Which lines make up the answer? Those from the line with "DARWIN WEBLOG →" through the end of the data; reproduce them exactly.

(MATERIAL FOR THIS EXERCISE begins)

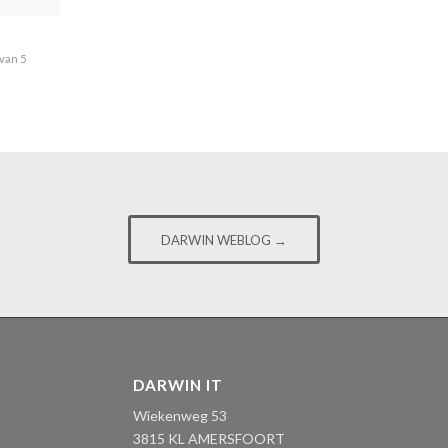
 van 5
DARWIN WEBLOG →
DARWIN IT
Wiekenweg 53
3815 KL AMERSFOORT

(MATERIAL FOR THIS EXERCISE ends)

_RESULT BELOW_:
DARWIN WEBLOG →
DARWIN IT
Wiekenweg 53
3815 KL AMERSFOORT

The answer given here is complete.